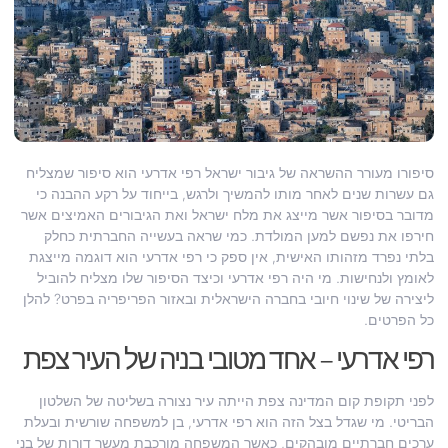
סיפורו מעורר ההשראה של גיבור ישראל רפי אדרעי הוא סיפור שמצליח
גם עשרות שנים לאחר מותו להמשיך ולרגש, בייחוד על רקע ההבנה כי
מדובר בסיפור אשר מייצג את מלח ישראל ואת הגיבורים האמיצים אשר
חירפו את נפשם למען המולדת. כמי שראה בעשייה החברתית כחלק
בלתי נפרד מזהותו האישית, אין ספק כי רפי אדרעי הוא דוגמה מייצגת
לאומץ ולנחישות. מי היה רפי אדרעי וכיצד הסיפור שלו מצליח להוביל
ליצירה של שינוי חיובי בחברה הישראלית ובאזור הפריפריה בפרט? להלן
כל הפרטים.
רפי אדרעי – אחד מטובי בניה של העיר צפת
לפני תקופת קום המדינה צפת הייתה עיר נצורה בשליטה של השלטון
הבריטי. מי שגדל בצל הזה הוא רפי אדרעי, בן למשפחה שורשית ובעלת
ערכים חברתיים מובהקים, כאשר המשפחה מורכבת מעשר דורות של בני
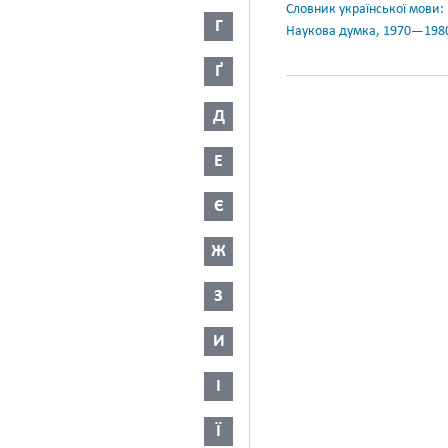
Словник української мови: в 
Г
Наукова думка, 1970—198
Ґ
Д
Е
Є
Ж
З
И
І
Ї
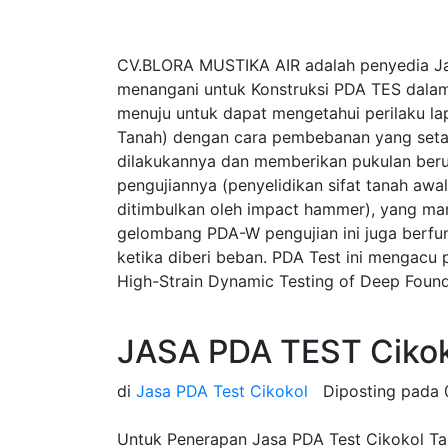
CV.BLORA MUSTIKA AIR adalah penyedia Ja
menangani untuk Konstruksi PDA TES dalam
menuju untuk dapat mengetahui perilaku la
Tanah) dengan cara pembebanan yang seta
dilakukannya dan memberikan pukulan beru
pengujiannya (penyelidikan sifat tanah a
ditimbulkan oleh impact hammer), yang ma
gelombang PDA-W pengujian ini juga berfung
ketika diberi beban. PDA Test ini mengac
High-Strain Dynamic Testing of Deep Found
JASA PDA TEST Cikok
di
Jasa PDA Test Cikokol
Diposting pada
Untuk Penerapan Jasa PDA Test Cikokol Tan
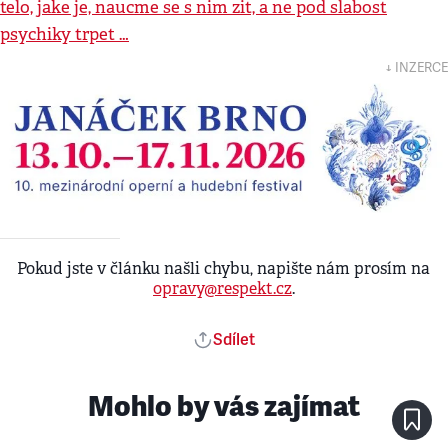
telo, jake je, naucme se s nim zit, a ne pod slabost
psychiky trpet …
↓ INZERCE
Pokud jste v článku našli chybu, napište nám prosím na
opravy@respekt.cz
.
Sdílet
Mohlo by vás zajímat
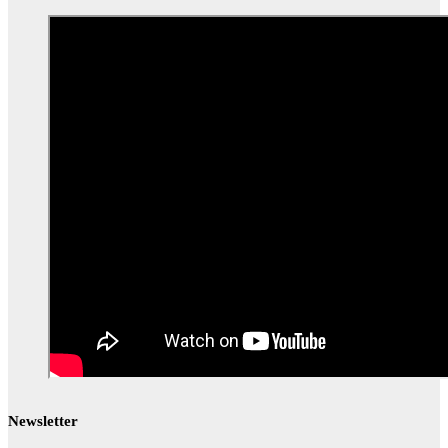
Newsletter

--

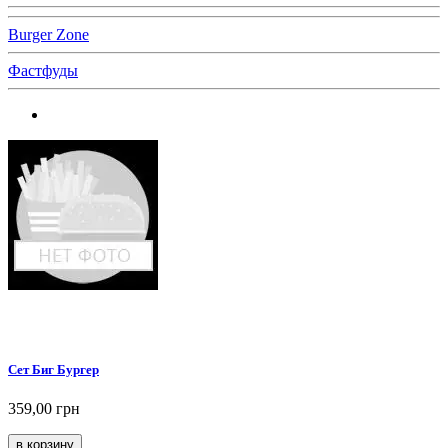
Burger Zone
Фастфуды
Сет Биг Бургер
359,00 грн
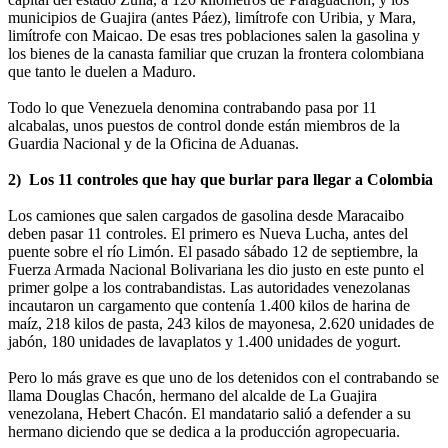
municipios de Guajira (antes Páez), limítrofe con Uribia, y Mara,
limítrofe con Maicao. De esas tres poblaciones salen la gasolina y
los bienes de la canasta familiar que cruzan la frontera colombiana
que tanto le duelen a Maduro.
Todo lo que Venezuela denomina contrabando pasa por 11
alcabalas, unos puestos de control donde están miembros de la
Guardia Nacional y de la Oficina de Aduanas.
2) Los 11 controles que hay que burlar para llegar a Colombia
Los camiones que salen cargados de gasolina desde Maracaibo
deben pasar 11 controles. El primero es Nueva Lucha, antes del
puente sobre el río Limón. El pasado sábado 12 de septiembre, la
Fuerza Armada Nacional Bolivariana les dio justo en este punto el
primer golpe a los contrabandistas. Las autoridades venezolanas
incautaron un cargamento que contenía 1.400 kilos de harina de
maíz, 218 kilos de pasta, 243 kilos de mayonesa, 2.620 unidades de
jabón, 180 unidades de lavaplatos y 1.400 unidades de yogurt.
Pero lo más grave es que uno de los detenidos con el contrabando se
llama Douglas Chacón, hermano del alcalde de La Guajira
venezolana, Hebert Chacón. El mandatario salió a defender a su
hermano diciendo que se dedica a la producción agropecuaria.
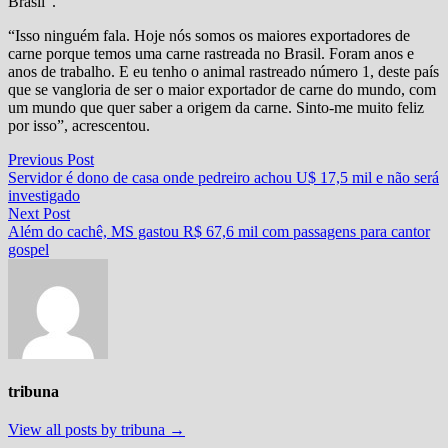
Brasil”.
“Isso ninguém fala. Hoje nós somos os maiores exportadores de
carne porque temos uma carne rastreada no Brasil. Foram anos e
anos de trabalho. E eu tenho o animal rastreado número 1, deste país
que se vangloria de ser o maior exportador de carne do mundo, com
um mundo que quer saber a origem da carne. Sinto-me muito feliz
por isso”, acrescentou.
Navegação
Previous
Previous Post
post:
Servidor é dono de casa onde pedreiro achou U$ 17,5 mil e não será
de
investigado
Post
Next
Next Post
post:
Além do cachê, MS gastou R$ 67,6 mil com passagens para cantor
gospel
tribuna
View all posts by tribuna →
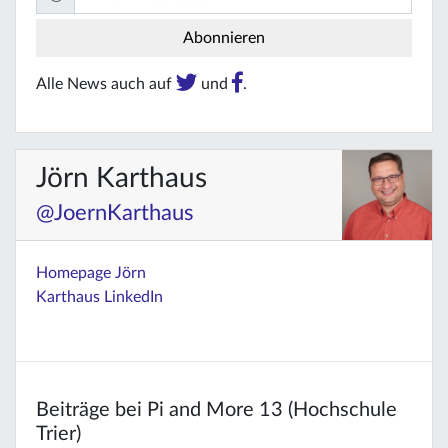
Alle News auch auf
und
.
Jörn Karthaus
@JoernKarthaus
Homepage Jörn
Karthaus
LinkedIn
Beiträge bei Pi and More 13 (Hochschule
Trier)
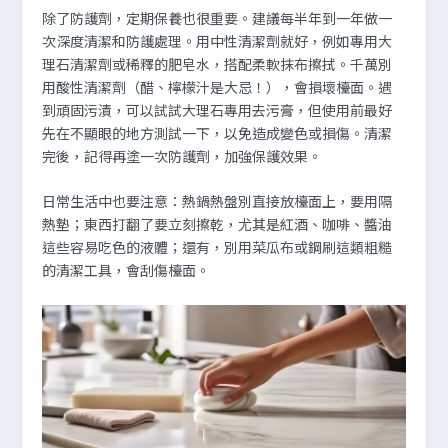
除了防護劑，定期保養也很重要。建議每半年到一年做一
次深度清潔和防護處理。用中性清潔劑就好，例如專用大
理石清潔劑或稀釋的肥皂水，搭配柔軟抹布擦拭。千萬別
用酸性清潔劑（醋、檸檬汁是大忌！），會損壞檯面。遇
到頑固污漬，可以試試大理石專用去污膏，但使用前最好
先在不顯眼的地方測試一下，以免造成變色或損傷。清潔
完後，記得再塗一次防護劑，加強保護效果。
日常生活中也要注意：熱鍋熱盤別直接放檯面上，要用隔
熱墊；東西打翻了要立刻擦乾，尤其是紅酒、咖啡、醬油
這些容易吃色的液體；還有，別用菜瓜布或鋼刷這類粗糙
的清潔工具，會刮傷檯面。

==

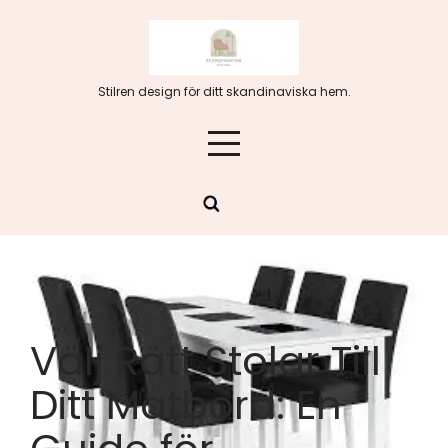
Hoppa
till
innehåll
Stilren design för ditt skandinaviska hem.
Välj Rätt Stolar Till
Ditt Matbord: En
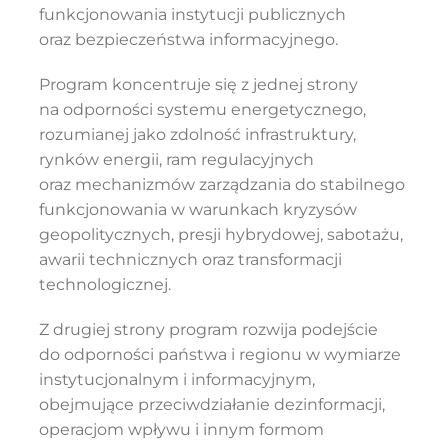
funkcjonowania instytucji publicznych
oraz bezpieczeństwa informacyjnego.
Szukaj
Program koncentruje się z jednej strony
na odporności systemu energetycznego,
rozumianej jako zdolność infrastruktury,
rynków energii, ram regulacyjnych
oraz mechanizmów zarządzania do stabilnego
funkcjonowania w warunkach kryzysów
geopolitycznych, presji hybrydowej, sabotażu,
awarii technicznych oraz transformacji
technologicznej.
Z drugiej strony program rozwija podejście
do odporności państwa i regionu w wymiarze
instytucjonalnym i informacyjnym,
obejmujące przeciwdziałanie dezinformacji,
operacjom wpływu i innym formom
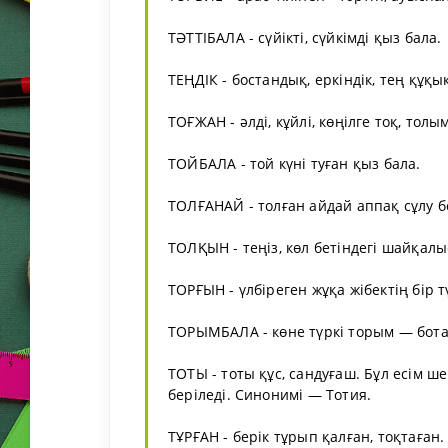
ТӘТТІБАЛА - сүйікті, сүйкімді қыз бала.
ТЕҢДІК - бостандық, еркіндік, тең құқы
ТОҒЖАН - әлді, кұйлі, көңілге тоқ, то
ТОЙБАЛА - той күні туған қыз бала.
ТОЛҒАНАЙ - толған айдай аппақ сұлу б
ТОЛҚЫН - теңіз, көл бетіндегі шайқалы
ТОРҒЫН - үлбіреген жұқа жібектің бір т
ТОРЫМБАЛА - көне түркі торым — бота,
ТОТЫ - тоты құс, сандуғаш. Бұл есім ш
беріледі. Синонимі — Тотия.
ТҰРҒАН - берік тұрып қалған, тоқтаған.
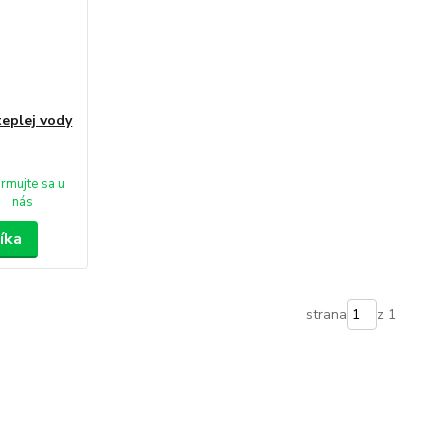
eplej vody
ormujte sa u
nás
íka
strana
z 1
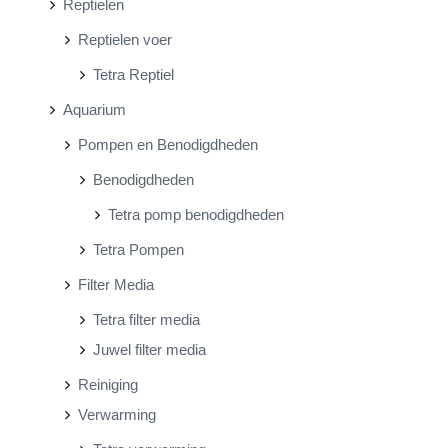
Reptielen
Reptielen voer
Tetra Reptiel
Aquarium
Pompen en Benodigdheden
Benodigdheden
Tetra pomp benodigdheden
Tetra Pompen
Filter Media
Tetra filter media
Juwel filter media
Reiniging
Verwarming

→ Required action: For every line above that includes the string "odporności", copy the line.

→ Response:
na odporności systemu energetycznego,
do odporności państwa i regionu w wymiarze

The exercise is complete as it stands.